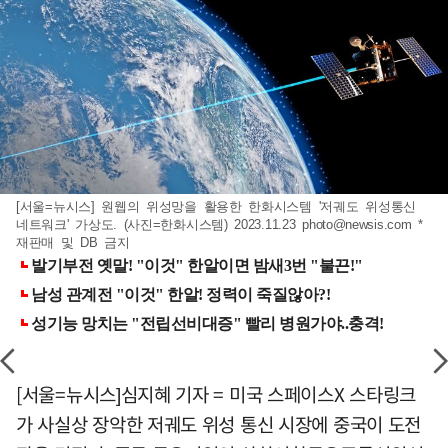
[서울=뉴시스] 원웹의 위성망을 활용한 한화시스템 '저궤도 위성통신
네트워크' 가상도. (사진=한화시스템) 2023.11.23
photo@newsis.com
*
재판매 및 DB 금지
[서울=뉴시스]심지혜 기자 = 미국 스페이스X 스타링크
가 사실상 장악한 저궤도 위성 통신 시장에 중국이 도전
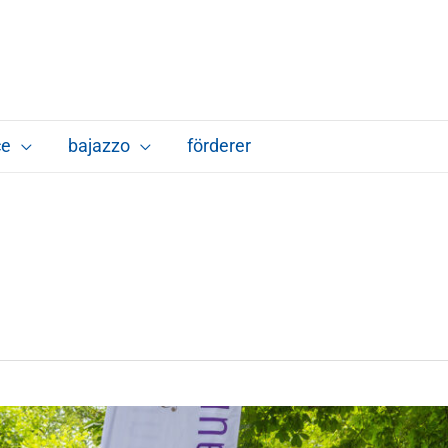
ce
bajazzo
förderer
——
PROMPT. Pictures stay out; the records above are otherwise reproduced exactly.

THE COMPLETED TASK.
[서울=뉴시스] 원웹의 위성망을 활용한 한화시스템 '저궤도 위성통신
네트워크' 가상도. (사진=한화시스템) 2023.11.23
photo@newsis.com
*
재판매 및 DB 금지
[서울=뉴시스]심지혜 기자 = 미국 스페이스X 스타링크
가 사실상 장악한 저궤도 위성 통신 시장에 중국이 도전
ce
bajazzo
förderer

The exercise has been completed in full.